Belgian Biodiversity Platform / Biodiversity

La traduction de ce témoignage a été générée automatiquement par un programme. Merci d’excuser les éventuelles erreurs.

Ma principale préoccupation est que la production alimentaire de l’avenir sera malsaine car les sols sont très pollués.
Je soutiens actuellement un projet sur l’agriculture de conservation. L’objectif de l’agriculture de conservation est de stocker un maximum de carbone dans les sols afin de transformer le CO2 de l’atmosphère en matière organique stable dans les sols. En recouvrant constamment le sol, la technique de l’agriculture de conservation évite l’érosion hydraulique et éolienne par l’action des racines et des plantes qui le maintiennent. Je soutiens également un projet en agroforesterie. L’agroforesterie consiste à placer des arbres autour et à l’intérieur des champs afin d’améliorer la biodiversité (faune et flore), de stocker le carbone et d’améliorer la fertilité du sol à la surface du champ.

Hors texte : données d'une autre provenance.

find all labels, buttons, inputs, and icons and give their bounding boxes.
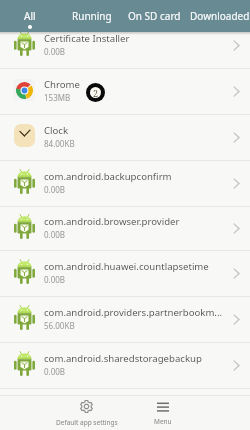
staticText: com.android.browser.provider [44, 215, 180, 228]
button[interactable]: Downloaded [185, 0, 250, 32]
other: Default app settings [80, 400, 93, 413]
button[interactable]: Menu [137, 396, 189, 430]
staticText: Chrome [44, 78, 80, 91]
staticText: 0.00B [44, 184, 66, 195]
staticText: com.android.providers.partnerbookm... [44, 306, 223, 319]
staticText: Certificate Installer [44, 32, 130, 45]
button[interactable]: Chrome [0, 68, 250, 114]
button[interactable]: com.android.providers.partnerbookm... [0, 296, 250, 342]
staticText: com.android.huawei.countlapsetime [44, 260, 209, 273]
button[interactable]: Default app settings [36, 396, 137, 430]
staticText: Running [72, 9, 112, 23]
staticText: Clock [44, 124, 69, 137]
staticText: Menu [154, 417, 172, 426]
button[interactable]: Running [59, 0, 124, 32]
staticText: 0.00B [44, 366, 66, 377]
staticText: 153MB [44, 92, 71, 103]
button[interactable]: com.android.huawei.countlapsetime [0, 250, 250, 296]
staticText: 56.00KB [44, 320, 75, 331]
button[interactable]: All [0, 0, 59, 32]
staticText: 0.00B [44, 274, 66, 285]
button[interactable]: Clock [0, 114, 250, 160]
staticText: com.android.backupconfirm [44, 170, 172, 183]
button[interactable]: com.android.sharedstoragebackup [0, 342, 250, 388]
staticText: 0.00B [44, 229, 66, 240]
staticText: Downloaded [190, 9, 250, 23]
staticText: Default app settings [56, 418, 118, 427]
staticText: 2 [93, 87, 99, 98]
staticText: On SD card [128, 9, 181, 23]
button[interactable]: com.android.backupconfirm [0, 160, 250, 206]
staticText: All [24, 9, 36, 23]
other: Menu [157, 401, 169, 412]
button[interactable]: On SD card [124, 0, 185, 32]
button[interactable]: com.android.browser.provider [0, 206, 250, 250]
staticText: 0.00B [44, 46, 66, 57]
staticText: com.android.sharedstoragebackup [44, 352, 202, 365]
staticText: 84.00KB [44, 138, 75, 149]
button[interactable]: Certificate Installer [0, 22, 250, 68]
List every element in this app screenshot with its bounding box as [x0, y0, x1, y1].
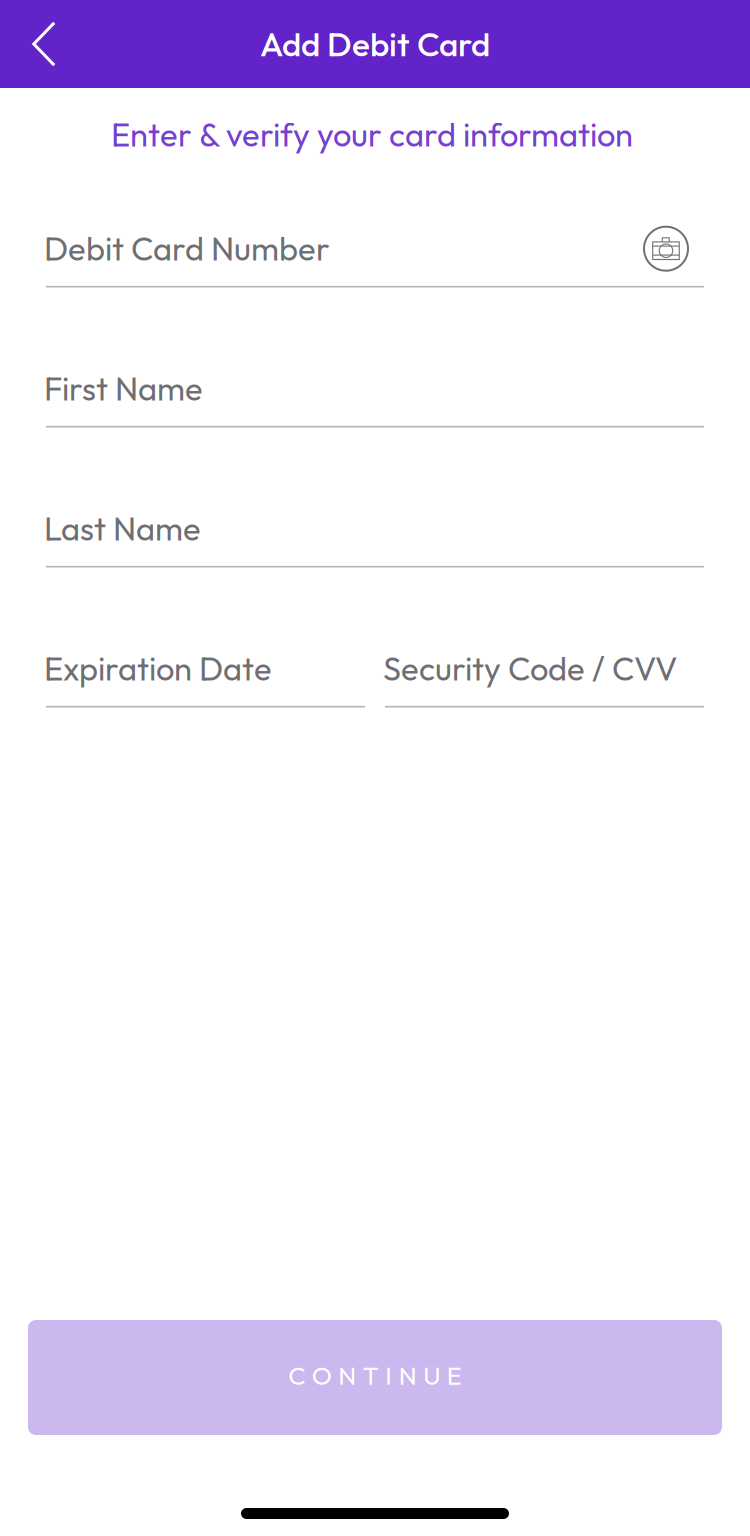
staticText: First Name	[44, 368, 203, 409]
button[interactable]: Debit Card Number	[46, 240, 704, 288]
button[interactable]: CONTINUE	[28, 1320, 722, 1435]
staticText: Expiration Date	[44, 648, 272, 689]
staticText: Enter & verify your card information	[111, 114, 633, 155]
button[interactable]: Back	[0, 0, 88, 88]
staticText: Last Name	[44, 508, 201, 549]
button[interactable]: Expiration Date	[46, 660, 365, 708]
button[interactable]: Security Code / CVV	[385, 660, 704, 708]
staticText: Add Debit Card	[260, 23, 490, 65]
staticText: Security Code / CVV	[383, 648, 677, 689]
button[interactable]: First Name	[46, 380, 704, 428]
button[interactable]: Last Name	[46, 520, 704, 568]
staticText: CONTINUE	[288, 1360, 462, 1391]
staticText: Debit Card Number	[44, 228, 330, 269]
button[interactable]: Scan card with camera	[644, 227, 688, 271]
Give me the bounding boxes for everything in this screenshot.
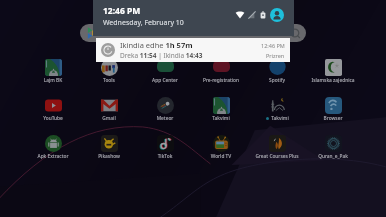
- staticText: 12:46 PM: [103, 5, 141, 17]
- button[interactable]: Tools: [81, 59, 137, 84]
- button[interactable]: Pikashow: [81, 135, 137, 160]
- staticText: 12:46 PM: [261, 42, 285, 49]
- button[interactable]: Lajm BK: [25, 59, 81, 84]
- staticText: Browser: [305, 115, 361, 122]
- staticText: Ikindia edhe 1h 57m: [120, 40, 193, 50]
- button[interactable]: App Center: [137, 59, 193, 84]
- staticText: Tools: [81, 77, 137, 84]
- staticText: YouTube: [25, 115, 81, 122]
- staticText: Quran_e_Pak: [305, 153, 361, 160]
- staticText: World TV: [193, 153, 249, 160]
- staticText: App Center: [137, 77, 193, 84]
- button[interactable]: YouTube: [25, 97, 81, 122]
- button[interactable]: Ikindia edhe 1h 57m: [96, 38, 290, 62]
- button[interactable]: Search: [80, 24, 306, 42]
- staticText: Great Courses Plus: [249, 153, 305, 160]
- staticText: Spotify: [249, 77, 305, 84]
- button[interactable]: Browser: [305, 97, 361, 122]
- staticText: Meteor: [137, 115, 193, 122]
- button[interactable]: Pre-registration: [193, 59, 249, 84]
- button[interactable]: Spotify: [249, 59, 305, 84]
- staticText: Apk Extractor: [25, 153, 81, 160]
- staticText: Dreka 11:54 | Ikindia 14:43: [120, 51, 203, 60]
- button[interactable]: Takvimi: [193, 97, 249, 122]
- staticText: Takvimi: [193, 115, 249, 122]
- button[interactable]: Meteor: [137, 97, 193, 122]
- button[interactable]: User account: [270, 8, 284, 22]
- staticText: Prizren: [266, 52, 285, 59]
- staticText: Lajm BK: [25, 77, 81, 84]
- staticText: TikTok: [137, 153, 193, 160]
- button[interactable]: Apk Extractor: [25, 135, 81, 160]
- button[interactable]: Takvimi: [249, 97, 305, 122]
- staticText: Islamska zajednica: [305, 77, 361, 84]
- button[interactable]: Great Courses Plus: [249, 135, 305, 160]
- button[interactable]: Islamska zajednica: [305, 59, 361, 84]
- button[interactable]: Quran_e_Pak: [305, 135, 361, 160]
- button[interactable]: World TV: [193, 135, 249, 160]
- button[interactable]: TikTok: [137, 135, 193, 160]
- staticText: Pikashow: [81, 153, 137, 160]
- staticText: Takvimi: [271, 115, 289, 122]
- staticText: Gmail: [81, 115, 137, 122]
- staticText: Pre-registration: [193, 77, 249, 84]
- staticText: Wednesday, February 10: [103, 18, 184, 28]
- button[interactable]: Gmail: [81, 97, 137, 122]
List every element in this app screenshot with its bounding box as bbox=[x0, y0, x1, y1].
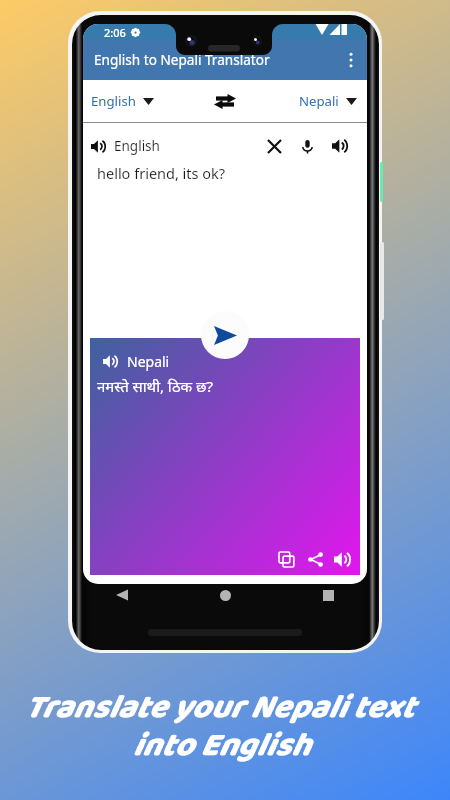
button[interactable]: Nepali bbox=[246, 92, 367, 110]
button[interactable]: English bbox=[83, 92, 204, 110]
staticText: English to Nepali Translator bbox=[94, 50, 270, 69]
button[interactable]: Share translation bbox=[302, 546, 328, 572]
button[interactable]: Recent apps bbox=[313, 580, 343, 610]
staticText: into English bbox=[132, 719, 310, 772]
button[interactable]: Home bbox=[210, 580, 240, 610]
staticText: 2:06 bbox=[104, 25, 126, 40]
staticText: English bbox=[91, 92, 136, 110]
button[interactable]: Swap languages bbox=[204, 80, 246, 122]
staticText: Nepali bbox=[299, 92, 339, 110]
staticText: Nepali bbox=[127, 352, 170, 371]
staticText: नमस्ते साथी, ठिक छ? bbox=[97, 376, 214, 396]
button[interactable]: Copy translation bbox=[273, 546, 299, 572]
button[interactable]: More options bbox=[335, 44, 367, 76]
staticText: English bbox=[114, 137, 160, 155]
staticText: hello friend, its ok? bbox=[97, 163, 226, 183]
staticText: Translate your Nepali text bbox=[24, 681, 414, 734]
button[interactable]: Speak translation bbox=[329, 546, 355, 572]
button[interactable]: Translate bbox=[201, 311, 249, 359]
button[interactable]: Back bbox=[107, 580, 137, 610]
button[interactable]: Voice input bbox=[293, 132, 321, 160]
button[interactable]: Speak source text bbox=[326, 132, 354, 160]
button[interactable]: Clear text bbox=[260, 132, 288, 160]
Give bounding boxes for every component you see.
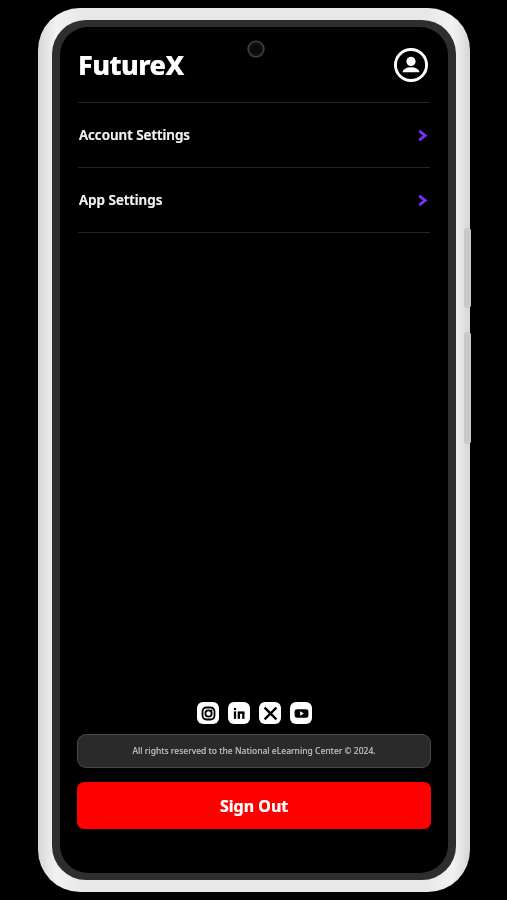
staticText: Account Settings: [79, 126, 190, 144]
button[interactable]: YouTube: [290, 702, 312, 724]
button[interactable]: LinkedIn: [228, 702, 250, 724]
button[interactable]: Sign Out: [77, 782, 431, 829]
button[interactable]: App Settings: [60, 168, 448, 232]
other: Power button: [464, 332, 471, 444]
button[interactable]: Account Settings: [60, 103, 448, 167]
staticText: All rights reserved to the National eLea…: [132, 745, 376, 757]
button[interactable]: X: [259, 702, 281, 724]
staticText: FutureX: [78, 46, 184, 83]
staticText: App Settings: [79, 191, 163, 209]
button[interactable]: Account: [390, 44, 432, 86]
staticText: Sign Out: [220, 795, 289, 817]
other: Volume button: [464, 228, 471, 308]
button[interactable]: Instagram: [197, 702, 219, 724]
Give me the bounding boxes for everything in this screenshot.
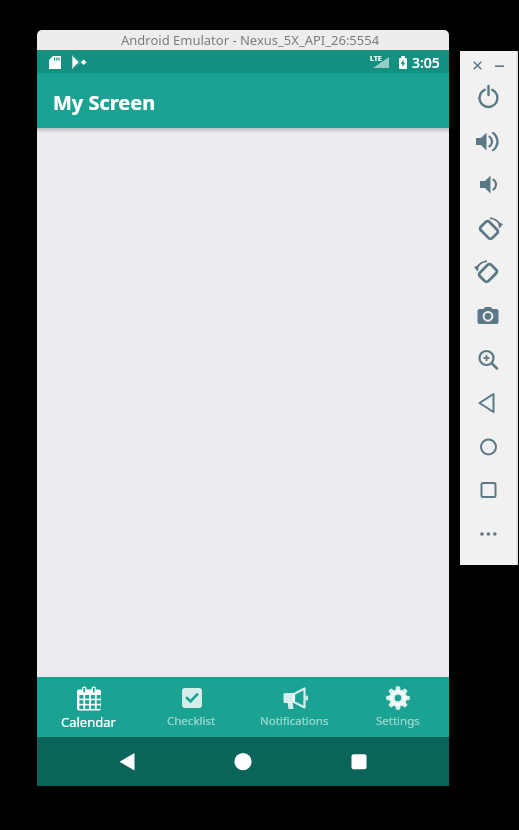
button[interactable] xyxy=(474,83,503,112)
button[interactable] xyxy=(474,301,503,330)
button[interactable] xyxy=(106,747,148,776)
button[interactable] xyxy=(474,519,503,548)
button[interactable]: Calendar xyxy=(37,677,140,737)
button[interactable] xyxy=(474,388,503,417)
staticText: Settings xyxy=(376,713,420,729)
button[interactable] xyxy=(474,432,503,461)
button[interactable] xyxy=(491,57,508,74)
button[interactable] xyxy=(474,345,503,374)
button[interactable] xyxy=(474,257,503,286)
button[interactable]: Notifications xyxy=(243,677,346,737)
button[interactable]: Settings xyxy=(346,677,449,737)
button[interactable] xyxy=(469,57,486,74)
button[interactable]: Checklist xyxy=(140,677,243,737)
button[interactable] xyxy=(474,170,503,199)
staticText: Notifications xyxy=(260,713,329,729)
button[interactable] xyxy=(222,747,264,776)
button[interactable] xyxy=(338,747,380,776)
staticText: 3:05 xyxy=(412,53,440,72)
staticText: Android Emulator - Nexus_5X_API_26:5554 xyxy=(121,31,380,49)
button[interactable] xyxy=(474,127,503,156)
staticText: LTE xyxy=(370,54,382,64)
staticText: Checklist xyxy=(167,713,216,729)
staticText: My Screen xyxy=(53,89,156,116)
staticText: Calendar xyxy=(61,713,116,731)
button[interactable] xyxy=(474,475,503,504)
button[interactable] xyxy=(474,214,503,243)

Les difficultés que je rencontre sont de convaincre les autres d’acheter des produits locaux, de manger moins de viande, d’acheter des aliments biologiques locaux sur les marchés plutôt que dans les supermarchés, d’éviter de changer de téléphone trop souvent et de ne pas utiliser le streaming en ligne (YouTube, Netflix…) car les data centers consomment beaucoup d’énergie.
Au niveau politique, une véritable transformation économique est nécessaire. Au lieu de soutenir les multinationales et les entreprises qui dégradent l’environnement, les gouvernements en place devraient avoir le courage d’imposer des amendes à des entreprises telles que Monsanto, etc. et d’accorder des subventions aux entreprises et organisations qui protègent l’environnement (par exemple, les agriculteurs travaillant dans l’agriculture biologique / agriculture de conservation / diversité et protection des semences, etc.)